После некоторого молчания государь спросил меня: «А что, ты знаком с Головниным?» — «Весьма знаком, государь», отвечал я. «Какого ты о нем мнения?» — «Самого лучшего, государь, я знаю Головнина за самого честного, способного и благонамеренного человека». Государь на это ни слова не сказал, тогда я заметил, что ежели и Головний, может быть, также подвергся обвинению в излишней горячности, то и это объясняется общим впечатлением поднятого вопроса, и при том Головний человек болезненный, а потому, может быть, горячее других принимал к сердцу все спорные вопросы. «Да, — отвечал государь, — я и сам так его понимаю и этим объяснил себе, почему вместо того, чтобы сдерживать брата, он, напротив, его подстрекал». В это время вошла императрица и перебила наш разговор. Государь встал, подошел к ней, несколько минут с нею переговорил и потом опять, воротясь ко мне, посадил и стал продолжать разговор. Говорил о Морском министерстве и о том, что слышал, что в моем департаменте порядок. Я заметил ему, что имел счастье найти хороших помощников, а что все дело в людях. «Да, это главное», — возразил государь. Тут опять нас перебили, вошел камердинер и доложил что-то государю, который вышел из кабинета и приказал его дожидаться. Потом, воротясь, сказал, что ему сегодня некогда со мною говорить долее, дал руку и сказал, что надеется, что теперь у нас все пойдет тихо и хорошо. Я отвечал, что клянусь служить верно всеми своими силами. «Пойди к императрице, она тебя желает видеть», — сказал государь, провожая.
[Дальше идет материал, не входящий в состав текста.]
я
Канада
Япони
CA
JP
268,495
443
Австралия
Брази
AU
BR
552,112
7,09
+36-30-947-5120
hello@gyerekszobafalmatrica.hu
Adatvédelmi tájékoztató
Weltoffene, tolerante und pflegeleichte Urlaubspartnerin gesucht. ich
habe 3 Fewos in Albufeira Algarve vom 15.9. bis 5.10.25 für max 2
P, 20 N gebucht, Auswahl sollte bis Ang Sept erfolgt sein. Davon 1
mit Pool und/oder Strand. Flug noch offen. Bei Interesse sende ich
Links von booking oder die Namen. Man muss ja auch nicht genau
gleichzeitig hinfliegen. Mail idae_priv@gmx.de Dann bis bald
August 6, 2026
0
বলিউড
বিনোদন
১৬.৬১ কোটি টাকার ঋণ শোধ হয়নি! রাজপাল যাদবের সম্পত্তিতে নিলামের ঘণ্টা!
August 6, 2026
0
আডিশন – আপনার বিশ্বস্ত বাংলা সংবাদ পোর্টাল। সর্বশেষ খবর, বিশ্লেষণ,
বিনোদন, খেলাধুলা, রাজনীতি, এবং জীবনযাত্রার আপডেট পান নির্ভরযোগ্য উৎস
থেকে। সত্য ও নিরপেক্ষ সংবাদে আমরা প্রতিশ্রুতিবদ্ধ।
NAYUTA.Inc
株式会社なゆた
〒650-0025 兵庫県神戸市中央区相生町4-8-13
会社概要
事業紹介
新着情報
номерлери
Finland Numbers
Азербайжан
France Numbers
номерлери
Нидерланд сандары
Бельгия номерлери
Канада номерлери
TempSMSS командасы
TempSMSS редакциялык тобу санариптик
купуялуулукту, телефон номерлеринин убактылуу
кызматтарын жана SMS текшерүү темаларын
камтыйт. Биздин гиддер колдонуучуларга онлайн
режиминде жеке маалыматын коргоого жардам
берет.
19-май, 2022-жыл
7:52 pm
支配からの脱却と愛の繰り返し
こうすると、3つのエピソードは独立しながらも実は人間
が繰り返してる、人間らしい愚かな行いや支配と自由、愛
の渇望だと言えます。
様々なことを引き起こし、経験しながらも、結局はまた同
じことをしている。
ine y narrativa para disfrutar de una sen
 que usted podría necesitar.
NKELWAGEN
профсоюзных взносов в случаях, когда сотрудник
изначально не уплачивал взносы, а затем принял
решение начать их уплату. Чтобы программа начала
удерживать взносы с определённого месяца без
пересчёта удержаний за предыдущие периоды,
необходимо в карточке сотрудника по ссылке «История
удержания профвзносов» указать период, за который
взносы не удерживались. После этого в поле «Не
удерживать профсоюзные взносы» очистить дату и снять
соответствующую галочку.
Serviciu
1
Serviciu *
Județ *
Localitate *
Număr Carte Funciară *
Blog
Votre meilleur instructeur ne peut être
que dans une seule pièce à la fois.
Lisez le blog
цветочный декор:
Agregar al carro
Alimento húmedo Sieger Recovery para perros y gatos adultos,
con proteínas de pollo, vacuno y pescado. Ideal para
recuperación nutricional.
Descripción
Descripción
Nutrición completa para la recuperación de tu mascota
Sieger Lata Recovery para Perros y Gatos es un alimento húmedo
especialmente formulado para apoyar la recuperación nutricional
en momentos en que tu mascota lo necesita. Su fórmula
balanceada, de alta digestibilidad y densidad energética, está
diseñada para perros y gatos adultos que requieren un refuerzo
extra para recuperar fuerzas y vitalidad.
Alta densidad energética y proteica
Вследствие сего я прямо отправился к императрице, обо мне доложили, и она меня немедленно приняла. Много расспрашивала об Иерусалиме, говорила о Мансурове, о его брошюре и о будущем устройстве богоугодных заведений в Палестине, потом спросила, знаю ли я Черкасского, о котором писала ей Елена Павловна как о человеке, которого бы следовало употребить по крестьянскому вопросу. Я подтвердил мнение великой княгини, затем речь началась об эмансипации, сперва в общих выражениях изъявляла она опасение, что пошли дальше, чем предполагали, что состав Комитета не обещает много хорошего; вообще из всех слов ее я мог заключить, что она видит довольно ясно настоящее положение вещей и чувствует, что ералаш происходит оттого, что главные действующие лица сами не отдают себе отчет, что делают. Отвечая на мысль ее об опасностях, я сказал, что все это, с помощью Божьего, может быть исправлено, но что главная опасность не заключается в видимых проявлениях. Настоящая опасность заключается в том факте, что когда государь в первый раз собрал близких ему и доверенных лиц и предложил им в первом заседании вопрос, следует ли поднимать крестьянский вопрос теперь или еще можно подождать, то все единогласно объявили, что следует непременно и что откладывать нельзя, а между тем все эти лица в душе были совершенно противного мнения и что до сих пор они продолжают играть двойную игру. Это не может оставаться секретом, ибо шаткость выражается во всех действиях правительства. «Jamais ees messieurs ne seront ? la hauteur des bonnes intentions de l’Empereur, Madame»[131], — заметил я, и она наклонением головы дала мне почувствовать, что со мной согласна. Разговор наш продолжался таким образом более получаса, и я вынес от обоих свиданий чувства самого искреннего расположения к двум добрейшим существам, возбуждающим сожаленье и вместе неограниченную любовь. Так бы хотелось им помочь, но чувствуешь, что не можешь. Я передал слово в слово мой разговор с царем и узнал при этом, что с отъездом Головнина, и даже прежде, великий князь перестал заниматься общими делами, не касающимися собственно Морского министерства. Он думает, что недолго так продлится и что опять к нему обратятся, когда все перепутается. В ожидании этого он намерен жить в Стрельне и Павловске и заниматься цветами.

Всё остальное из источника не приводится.